Operette
In a play within a play (an Edwardian musical comedy, The Model Maid), Liesl Haren, an aging Viennese operetta star, has another chance at stardom.
Young Rozanne Grey, a member of the sextet of The Model Maid, falls in love with Nigel Vaynham, a nobleman serving in the army. Liesl counsels the younger woman not to marry him. Rozanne gains the leading role and stardom, but Nigel returns to the army, realising that a marriage to an actress would destroy his social reputation.
Prologue
The Opening Chorus
Pom-pom
Countess Mitzi
Dearest love
Foolish virgins
The stately homes of England
Where are the songs we sung?
The island of Bollamazoo
Prologue, Act II
Sing for joy
My dear Miss Dale
Operette
The NCMI, drawing on performing statistics from the publishers and the Performing Rights Society, ranks "The Stately Homes of England" as among Coward's ten most popular songs. |
Ivor Brown in The Sketch:
"It is odd to think nowadys that Mr. Noël Coward was once regarded as the spirit of flaming and audacious youth. His new piece is modishly nostalgic, gently romantic, and shows a definite dislike, except in one song, for smartness and brilliance.
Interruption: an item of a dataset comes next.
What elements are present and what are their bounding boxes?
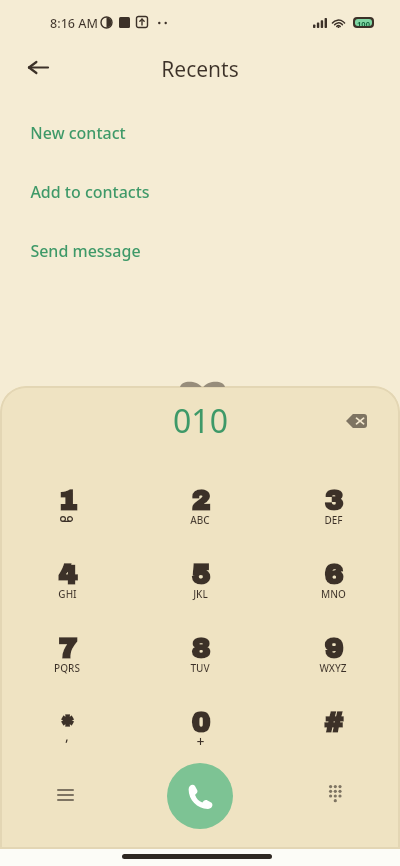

Operette, at His Majesty's, is not a work of scholarship, except in so far as it deals (most amusingly) with the archtectural atmospheric, and sanitary details of the 'Stately Homes of England'. But for the rest it can be accepted with calm at the Athenaeum Club, whither I am told Mr Coward has gone to join eminents of College, Church and State. Mr. Coward now tells the tale of the officer and the actress, who, at risk of breaking her heart, refused to ruin his career and to embarras his family uxoriosly implanting herself, as he demanded in the full glory of a nobelman's seat.
The stars were Fritzi Massary and Peggy Wood with strong support from Griffith Jones and Irene Vanbrugh.
Cast:
Maisie Welbey – Phyllis Monkman
Eddie Gosling – Edward Cooper
Grace Menteith – Pamela Randell
Rozanne Gray – Peggy Wood
Liesl Haren – Fritzi Massary
Paul Trevor – Max Oldaker
Elsie Jewell – Muriel Baron
Nigel Vaynham – Griffith Jones
David Messiter – Peter Vokes
Lady Messiter – Irene Vanbrugh
There were 35 speaking parts in the musical and in the original production there was a company of 80 performers.